La mejor manera de explorar la costa de Linosa en busca de las playas más bonitas accesibles solo por mar es participar en una de las numerosas excursiones en barca organizadas por los operadores turísticos locales.
En el siguiente mapa puedes ver la ubicación de los principales lugares de interés de este artículo.
La isla de Linosa es muy conocida entre los aficionados al buceo por sus fondos marinos ricos en flora y fauna marina, las sugestivas grutas submarinas y la presencia de algunos naufragios.
Uno de los puntos más bonitos para una inmersión en Linosa, y probablemente en todo el Mediterráneo, es la Secchitella, una amplia dorsal rocosa en el lado suroriental de la isla, dividida en dos partes por un cañón: un lado desciende suavemente, mientras que el otro se hunde verticalmente hasta -65 metros. Se alcanza en solo 15 minutos de navegación.
En la isla de Linosa hay algunos centros de buceo donde podréis alquilar el equipo necesario y reservar inmersiones guiadas por buceadores expertos.

Si queréis pasar unas vacaciones en Linosa es muy importante reservar con mucha antelación porque encontrar un alojamiento en Linosa, que sea económico o de lujo, es bastante difícil.
En la isla hay pocos hoteles y bed & breakfast; la oferta es mayor si optáis por un apartamento o casa de vacaciones, pero también en este caso las disponibilidades son limitadas.
Casi todas las estructuras hoteleras se encuentran cerca del mar, por lo que es posible llegar a la playa caminando.
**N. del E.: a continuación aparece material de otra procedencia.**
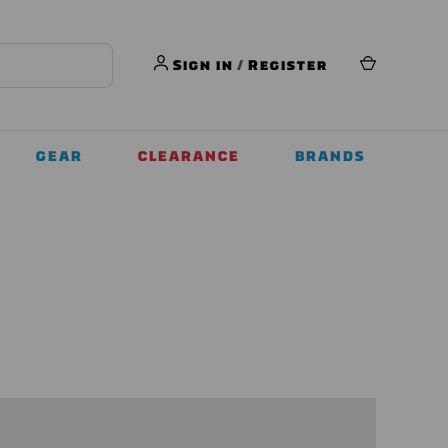
Sign in
/
Register
GEAR
CLEARANCE
BRANDS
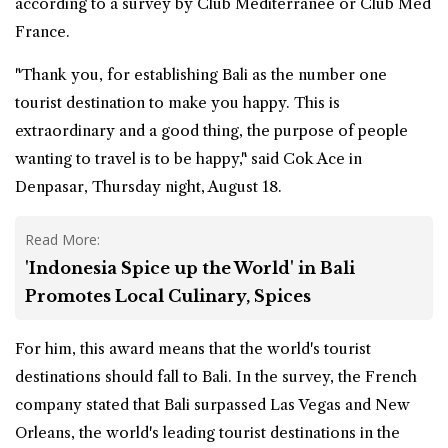
according to a survey by Club Mediterranee or Club Med
France.
"Thank you, for establishing Bali as the number one
tourist destination to make you happy. This is
extraordinary and a good thing, the purpose of people
wanting to travel is to be happy," said Cok Ace in
Denpasar, Thursday night, August 18.
Read More:
'Indonesia Spice up the World' in Bali
Promotes Local Culinary, Spices
For him, this award means that the world's tourist
destinations should fall to Bali. In the survey, the French
company stated that Bali surpassed Las Vegas and New
Orleans, the world's leading tourist destinations in the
Dado que la disponibilidad de alojamientos en Linosa es escasa, una alternativa es dormir en Lampedusa para organizar una excursión de un día a Linosa.
En la isla de Linosa no hay aeropuerto, por lo que la única forma de llegar es por mar. La forma más sencilla es coger un vuelo a la cercana isla de Lampedusa y desde allí un hidroala que en una sola hora os llevará a destino. Desafortunadamente, no hay muchos vuelos de bajo coste disponibles para la isla de Lampedusa.
Otra posibilidad es coger un ferry o un hidroala desde Porto Empedocle, a pocos kilómetros de Agrigento. La duración del viaje en hidroala es de tres horas.
Para moverse por la isla es posible alquilar scooters y bicicletas. Solo los residentes tienen permiso para circular en coche.
La isla de Linosa pertenece al archipiélago de las islas Pelágidas; se encuentra a 40 km al norte de Lampedusa, 170 km en línea recta desde las costas meridionales de Sicilia y 120 km de Malta.